= Task goal =
The reply is to contain the full listing, repeated exactly, with pictures left out.
§ §
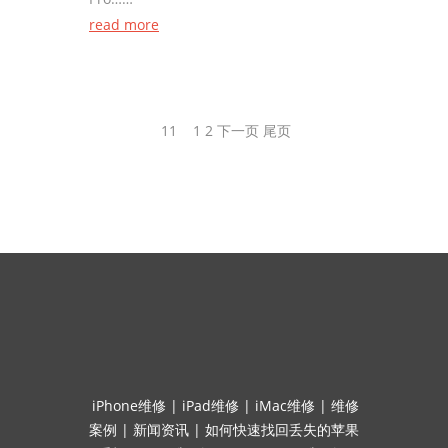
read more
11
1
2
下一页
尾页
iPhone维修
|
iPad维修
|
iMac维修
|
维修
案例
|
新闻资讯
|
如何快速找回丢失的苹果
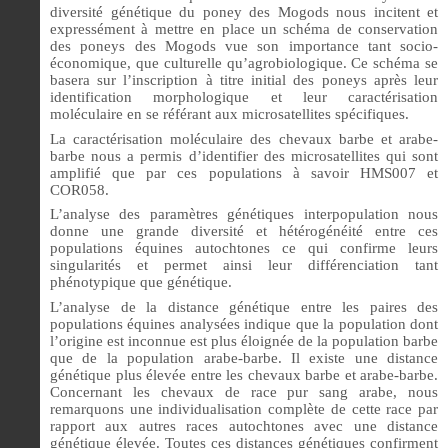
diversité génétique du poney des Mogods nous incitent et
expressément à mettre en place un schéma de conservation
des poneys des Mogods vue son importance tant socio-
économique, que culturelle qu’agrobiologique. Ce schéma se
basera sur l’inscription à titre initial des poneys après leur
identification morphologique et leur caractérisation
moléculaire en se référant aux microsatellites spécifiques.
La caractérisation moléculaire des chevaux barbe et arabe-
barbe nous a permis d’identifier des microsatellites qui sont
amplifié que par ces populations à savoir HMS007 et
COR058.
L’analyse des paramètres génétiques interpopulation nous
donne une grande diversité et hétérogénéité entre ces
populations équines autochtones ce qui confirme leurs
singularités et permet ainsi leur différenciation tant
phénotypique que génétique.
L’analyse de la distance génétique entre les paires des
populations équines analysées indique que la population dont
l’origine est inconnue est plus éloignée de la population barbe
que de la population arabe-barbe. Il existe une distance
génétique plus élevée entre les chevaux barbe et arabe-barbe.
Concernant les chevaux de race pur sang arabe, nous
remarquons une individualisation complète de cette race par
rapport aux autres races autochtones avec une distance
génétique élevée. Toutes ces distances génétiques confirment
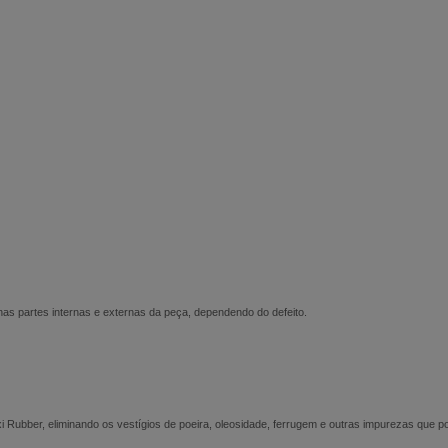
as partes internas e externas da peça, dependendo do defeito.
 Rubber, eliminando os vestígios de poeira, oleosidade, ferrugem e outras impurezas que 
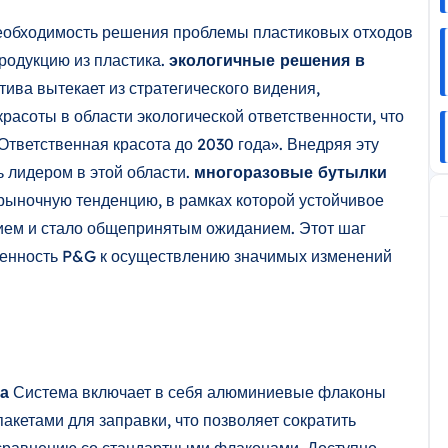
еобходимость решения проблемы пластиковых отходов
продукцию из пластика.
экологичные решения в
тива вытекает из стратегического видения,
расоты в области экологической ответственности, что
тветственная красота до 2030 года». Внедряя эту
 лидером в этой области.
многоразовые бутылки
рыночную тенденцию, в рамках которой устойчивое
ием и стало общепринятым ожиданием. Этот шаг
женность P&G к осуществлению значимых изменений
а
Система включает в себя алюминиевые флаконы
кетами для заправки, что позволяет сократить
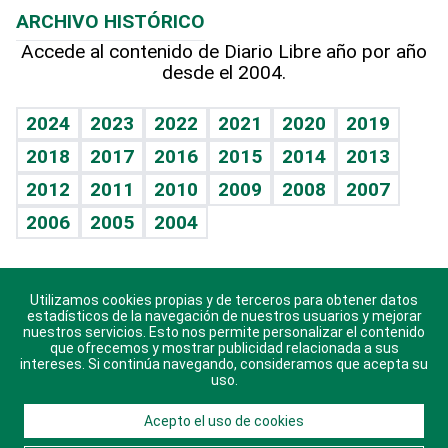
ARCHIVO HISTÓRICO
Hablando con el pediatra
Línea de hit
Más firmas
Hecho en casa
Cumpleaños
Accede al contenido de Diario Libre año por año
desde el 2004.
Diario de nutrición
BRV
Mundo gamer
RSS
Vida y familia
TBT Deportivo
Guía del dinero
Horóscopos
2024
2023
2022
2021
2020
2019
Eñe
2018
2017
2016
2015
2014
2013
Crucigramas
2012
2011
2010
2009
2008
2007
Celebrando la vida
2006
2005
2004
Sin complejos
En pocas palabras
Utilizamos cookies propias y de terceros para obtener datos
Descarga nuestras aplicaciones para Android, iOS y
Escuchando al corazón
estadísticos de la navegación de nuestros usuarios y mejorar
sistema Huawei.
nuestros servicios. Esto nos permite personalizar el contenido
que ofrecemos y mostrar publicidad relacionada a sus
Economía Personal
intereses. Si continúa navegando, consideramos que acepta su
uso.
Consulta Libre
Acepto el uso de cookies
© 2021 Diario Libre, todos los derechos reservados.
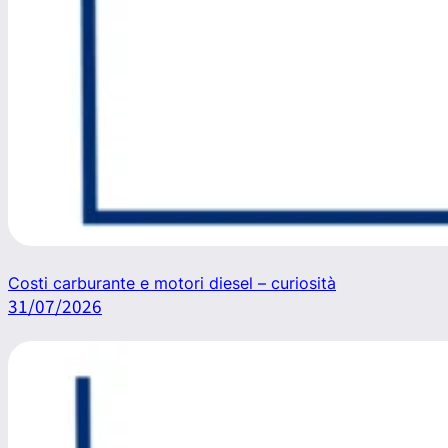
Costi carburante e motori diesel – curiosità
31/07/2026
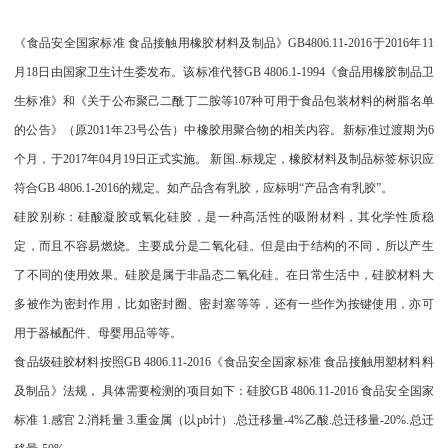
《食品安全国家标准 食品接触用橡胶材料及制品》GB4806.11-2016于2016年11
月18日由国家卫生计生委发布。该标准代替GB 4806.1-1994《食品用橡胶制品卫
生标准》和《关于公布聚己二酰丁二胺等107种可用于食品包装材料的树脂名单
的公告》（原2011年23号公告）中橡胶用聚合物的相关内容。新标准过渡期为6
个月，于2017年04月19日正式实施。 新国..标规定，橡胶材料及制品标签标识应
符合GB 4806.1-2016的规定。如产品含有乳胶，应标明“产品含有乳胶”。
硅胶别称：硅酸凝胶或氧化硅胶，是一种高活性的吸附材料，其化学性质稳
定，而且不容易燃烧。主要成分是二氧化硅。但是由于结构的不同，所以产生
了不同的使用效果。硅胶是属于非晶态二氧化硅。
在日常生活中，硅胶材料大
多被作为密封作用，比如密封圈、密封塞等等，还有一些作为按键使用，亦可
用于器械配件、母婴用品等等。
食品级硅胶材料按照GB 4806.11-2016《食品安全国家标准 食品接触用塑材料料
及制品》法规， 具体需要检测的项目如下：硅胶GB 4806.11-2016 食品安全国家
标准 1.感官 2.消耗量 3.重金属（以pb计）.总迁移量-4%乙酸.总迁移量-20%.总迁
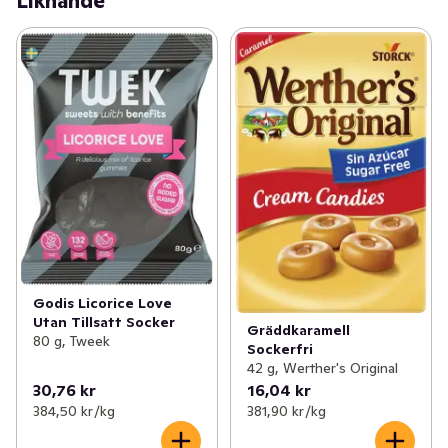
Liknande
Godis Licorice Love
Utan Tillsatt Socker
Gräddkaramell
80 g, Tweek
Sockerfri
42 g, Werther's Original
30,76 kr
16,04 kr
384,50 kr /kg
381,90 kr /kg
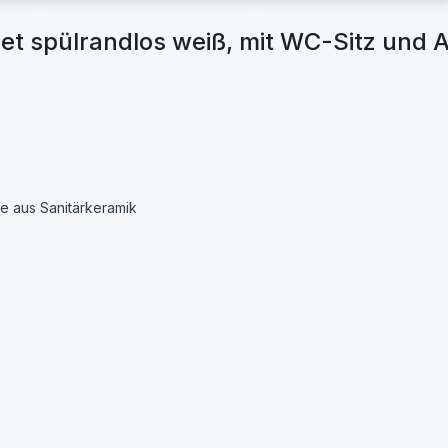
t spülrandlos weiß, mit WC-Sitz und 
e aus Sanitärkeramik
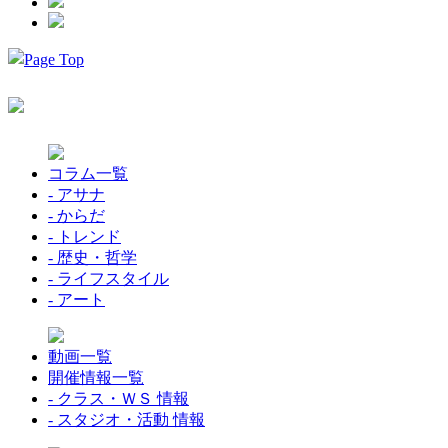
コラム一覧
- アサナ
- からだ
- トレンド
- 歴史・哲学
- ライフスタイル
- アート
動画一覧
開催情報一覧
- クラス・ＷＳ 情報
- スタジオ・活動 情報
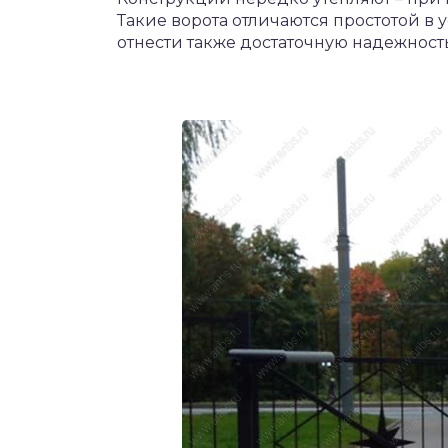
Такие ворота отличаются простотой в
отнести также достаточную надежност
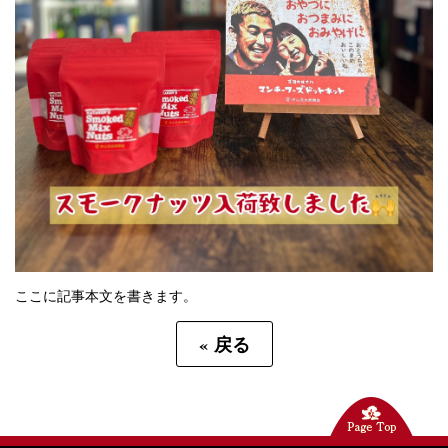
ここに記事本文を書きます。
«
戻る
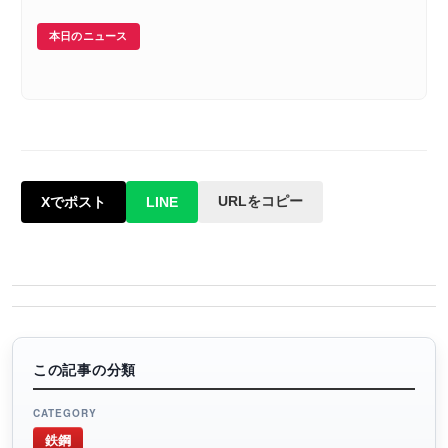
本日のニュース
URLをコピー
Xでポスト
LINE
この記事の分類
CATEGORY
鉄鋼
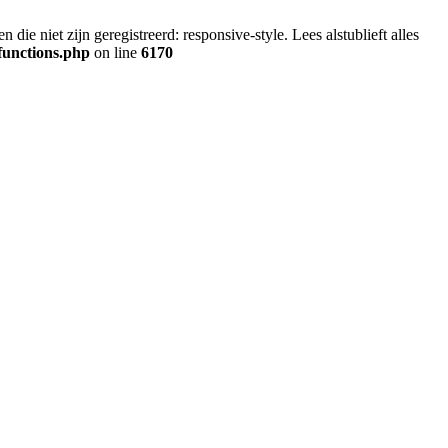
ie niet zijn geregistreerd: responsive-style. Lees alstublieft alles
functions.php
on line
6170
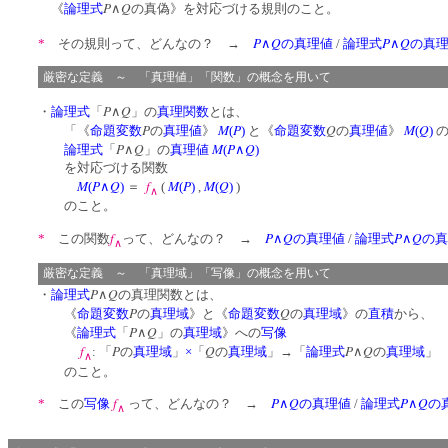
P
Q
《
論理式
∧
の真偽》を対応づける規則のこと。
P
Q
P
Q
*
その規則って、どんなの？ →
∧
の真理値
/
論理式
∧
の真
厳密な定義 ～ 「真理値」「関数」の概念を用いて
P
Q
・
論理式
「
∧
」の
真理関数
とは、
P
M
P
Q
M
Q
「《
命題変数
の
真理値
》
(
)
と《
命題変数
の
真理値
》
(
)
の
P
Q
M
P
Q
論理式
「
∧
」の
真理値
(
∧
)
を対応づける関数
M
P
Q
f
M
P
M
Q
(
∧
)
＝
(
(
)
,
(
)
)
∧
のこと。
f
P
Q
P
Q
*
この関数
って、どんなの？ →
∧
の真理値
/
論理式
∧
の真
∧
厳密な定義 ～ 「真理域」「写像」の概念を用いて
P
Q
・
論理式
∧
の真理関数とは、
P
Q
《
命題変数
の
真理域
》と《
命題変数
の
真理域
》の
直積
から、
P
Q
《
論理式
「
∧
」の
真理域
》への
写像
f
P
Q
P
Q
: 「
の
真理域
」
×
「
の
真理域
」→「
論理式
∧
の
真理域
」
∧
のこと。
f
P
Q
P
Q
*
この
写像
って、どんなの？ →
∧
の真理値
/
論理式
∧
の
∧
§ §
= Solved exercise =
read more
11
1
2
下一页
尾页
iPhone维修
|
iPad维修
|
iMac维修
|
维修
案例
|
新闻资讯
|
如何快速找回丢失的苹果
diversité génétique du poney des Mogods nous incitent et
expressément à mettre en place un schéma de conservation
des poneys des Mogods vue son importance tant socio-
économique, que culturelle qu’agrobiologique. Ce schéma se
basera sur l’inscription à titre initial des poneys après leur
identification morphologique et leur caractérisation
moléculaire en se référant aux microsatellites spécifiques.
La caractérisation moléculaire des chevaux barbe et arabe-
barbe nous a permis d’identifier des microsatellites qui sont
amplifié que par ces populations à savoir HMS007 et
COR058.
L’analyse des paramètres génétiques interpopulation nous
donne une grande diversité et hétérogénéité entre ces
populations équines autochtones ce qui confirme leurs
singularités et permet ainsi leur différenciation tant
phénotypique que génétique.
L’analyse de la distance génétique entre les paires des
populations équines analysées indique que la population dont
l’origine est inconnue est plus éloignée de la population barbe
que de la population arabe-barbe. Il existe une distance
génétique plus élevée entre les chevaux barbe et arabe-barbe.
Concernant les chevaux de race pur sang arabe, nous
remarquons une individualisation complète de cette race par
rapport aux autres races autochtones avec une distance
génétique élevée. Toutes ces distances génétiques confirment
as partes internas e externas da peça, dependendo do defeito.
 Rubber, eliminando os vestígios de poeira, oleosidade, ferrugem e outras impurezas que 
еобходимость решения проблемы пластиковых отходов
продукцию из пластика.
экологичные решения в
тива вытекает из стратегического видения,
расоты в области экологической ответственности, что
тветственная красота до 2030 года». Внедряя эту
 лидером в этой области.
многоразовые бутылки
рыночную тенденцию, в рамках которой устойчивое
ием и стало общепринятым ожиданием. Этот шаг
женность P&G к осуществлению значимых изменений
а
Система включает в себя алюминиевые флаконы
кетами для заправки, что позволяет сократить
ARCHIVO HISTÓRICO
Hablando con el pediatra
Línea de hit
Más firmas
Hecho en casa
Cumpleaños
Accede al contenido de Diario Libre año por año
desde el 2004.
Diario de nutrición
BRV
Mundo gamer
RSS
Vida y familia
TBT Deportivo
Guía del dinero
Horóscopos
2024
2023
2022
2021
2020
2019
Eñe
2018
2017
2016
2015
2014
2013
Crucigramas
2012
2011
2010
2009
2008
2007
Celebrando la vida
2006
2005
2004
Sin complejos
En pocas palabras
Utilizamos cookies propias y de terceros para obtener datos
Descarga nuestras aplicaciones para Android, iOS y
Escuchando al corazón
estadísticos de la navegación de nuestros usuarios y mejorar
sistema Huawei.
nuestros servicios. Esto nos permite personalizar el contenido
que ofrecemos y mostrar publicidad relacionada a sus
Economía Personal
intereses. Si continúa navegando, consideramos que acepta su
uso.
Consulta Libre
Acepto el uso de cookies
© 2021 Diario Libre, todos los derechos reservados.
Costi carburante e motori diesel – curiosità
31/07/2026
《食品安全国家标准 食品接触用橡胶材料及制品》GB4806.11-2016于2016年11
月18日由国家卫生计生委发布。该标准代替GB 4806.1-1994《食品用橡胶制品卫
生标准》和《关于公布聚己二酰丁二胺等107种可用于食品包装材料的树脂名单
的公告》（原2011年23号公告）中橡胶用聚合物的相关内容。新标准过渡期为6
个月，于2017年04月19日正式实施。 新国..标规定，橡胶材料及制品标签标识应
符合GB 4806.1-2016的规定。如产品含有乳胶，应标明“产品含有乳胶”。
硅胶别称：硅酸凝胶或氧化硅胶，是一种高活性的吸附材料，其化学性质稳
定，而且不容易燃烧。主要成分是二氧化硅。但是由于结构的不同，所以产生
了不同的使用效果。硅胶是属于非晶态二氧化硅。
在日常生活中，硅胶材料大
多被作为密封作用，比如密封圈、密封塞等等，还有一些作为按键使用，亦可
用于器械配件、母婴用品等等。
食品级硅胶材料按照GB 4806.11-2016《食品安全国家标准 食品接触用塑材料料
及制品》法规， 具体需要检测的项目如下：硅胶GB 4806.11-2016 食品安全国家
标准 1.感官 2.消耗量 3.重金属（以pb计）.总迁移量-4%乙酸.总迁移量-20%.总迁
Liknande
Godis Licorice Love
Utan Tillsatt Socker
Gräddkaramell
80 g, Tweek
Sockerfri
42 g, Werther's Original
30,76 kr
16,04 kr
384,50 kr /kg
381,90 kr /kg
t spülrandlos weiß, mit WC-Sitz und 
e aus Sanitärkeramik
コラム一覧
- アサナ
- からだ
- トレンド
- 歴史・哲学
- ライフスタイル
- アート
動画一覧
開催情報一覧
- クラス・ＷＳ 情報
- スタジオ・活動 情報
Такие ворота отличаются простотой в
отнести также достаточную надежност
ここに記事本文を書きます。
«
戻る
本日のニュース
URLをコピー
Xでポスト
LINE
この記事の分類
CATEGORY
鉄鋼
ie niet zijn geregistreerd: responsive-style. Lees alstublieft alles
functions.php
on line
6170
P
Q
《
論理式
∧
の真偽》を対応づける規則のこと。
P
Q
P
Q
*
その規則って、どんなの？ →
∧
の真理値
/
論理式
∧
の真
厳密な定義 ～ 「真理値」「関数」の概念を用いて
P
Q
・
論理式
「
∧
」の
真理関数
とは、
P
M
P
Q
M
Q
「《
命題変数
の
真理値
》
(
)
と《
命題変数
の
真理値
》
(
)
の
P
Q
M
P
Q
論理式
「
∧
」の
真理値
(
∧
)
を対応づける関数
M
P
Q
f
M
P
M
Q
(
∧
)
＝
(
(
)
,
(
)
)
∧
のこと。
f
P
Q
P
Q
*
この関数
って、どんなの？ →
∧
の真理値
/
論理式
∧
の真
∧
厳密な定義 ～ 「真理域」「写像」の概念を用いて
P
Q
・
論理式
∧
の真理関数とは、
P
Q
《
命題変数
の
真理域
》と《
命題変数
の
真理域
》の
直積
から、
P
Q
《
論理式
「
∧
」の
真理域
》への
写像
f
P
Q
P
Q
: 「
の
真理域
」
×
「
の
真理域
」→「
論理式
∧
の
真理域
」
∧
のこと。
f
P
Q
P
Q
*
この
写像
って、どんなの？ →
∧
の真理値
/
論理式
∧
の
∧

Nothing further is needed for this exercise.